Cooking at home has never been more appealing--everyone knows cooking at home is healthier, less expensive, and infinitely more satisfying than eating out or takeout. But have you tried selecting a recipe online lately? Or felt guilty throwing away a rotting bunch of parsley after using only a couple sprigs?
Within the past year, several companies have decided to tackle the growing segment of the population that wants to cook at home, but needs a little help selecting a recipe and delivering pre-portion-sized groceries. I sampled four and scored them on price, taste, ease, eco-friendliness, nutrition, and vegan-/gluten-free/vegetarian-friendliness.
Which is my favorite? Read on for the winner!
BLUE APRON: A+
Cost per plate:
$9.99 per person, per meal; 6 meals per week minimum
Free with no ongoing commitment. Subscriptions can be placed on hold for vacation or cancelled at any time before the weekly cutoff time.
Eastern half of the US (CT, DC, DE, IL, IN, KY, MA, ME, MD, NH, NY, OH, PA, TN, VA, WV; and parts of AL, AR, GA, IA, MI, MO, MS, NC, SC, WI) with plans for expansion nationwide
Meals are designed to stay fresh for a week, but it is recommended to cook fish and seafood first to make sure they remain at peak freshness.
Select the type of plan (vegetarian or one with poultry, meat or fish) and the number of people. Delivery is the same time each week (depending upon location, choice of delivery days ranges from two to six; special evening delivery windows available in parts of New York and New Jersey) and comes with the ingredients to produce three meals.
Meals change weekly. You can select between menus but only three options are given for each plan so no option to select specific recipes. Recipes are created in house by their test kitchen team, led by one of the founders, Matthew Wadiak.
Not technically organic, but sourced as much as possible from local suppliers with sustainable practices with specialty organic ingredients featured periodically.
What You'll Need:
Pantry staples like olive oil, salt, pepper, and kitchen tools like a large pot, baking sheet, large pan, colander, vegetable peeler, knife, spoon or tongs.
Each meal is supposed to take 35 minutes or less to prepare. The instructions to prepare the artichokes were difficult to follow. It is difficult to determine when the chicken is done.
• Arroz con Pollo: B. The arroz con pollo was relatively bland, and I found it difficult to determine when the chicken was cooked.
• Flat Iron Steaks with Artichoke-Potato Hash, Purple Asparagus & Caramelized Shallots: A-. Only one shallot was needed in the Flat Iron Steaks.

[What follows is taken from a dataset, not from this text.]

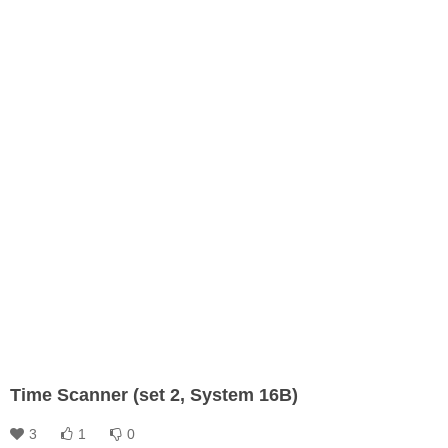
Time Scanner (set 2, System 16B)
3
1
0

• Nettle Pasta with Shrimp & Roasted Cauliflower: B+. The nettle linguine was substituted by regular pasta.
Calories per serving range from 500 to 700 calories; the meals I tried ranged from 540 to 625. Vegetarian meals available and they plan to add future plans.
The ingredients come in a large box with icepacks, biodegradable insulated lines, and recyclable bubbles.
In France, young chefs wear a Blue Apron while they master the art of cooking and in America, chefs such as Julia Child and Thomas Keller adopted the Blue Apron to symbolize the importance of lifelong learning. The company is named Blue Apron because amateur and expert chefs alike can always learn something new.
Chief Executive Officer Matt Salzberg, a former venture capital investor; Chief Technology Officer Ilia Paps, a former director and technical architect at Optaros; and Chief Product Officer and Executive Chef Matthew Wadiak, founder of Cooks' Venture.
The recipe cards are relatively easy to follow and I liked two of the three recipes.
Would I recommend this to a beginning home cook short on time? Wholeheartedly. These recipes tied with HelloFresh as tasting the best and cost about $1.50 less per plate.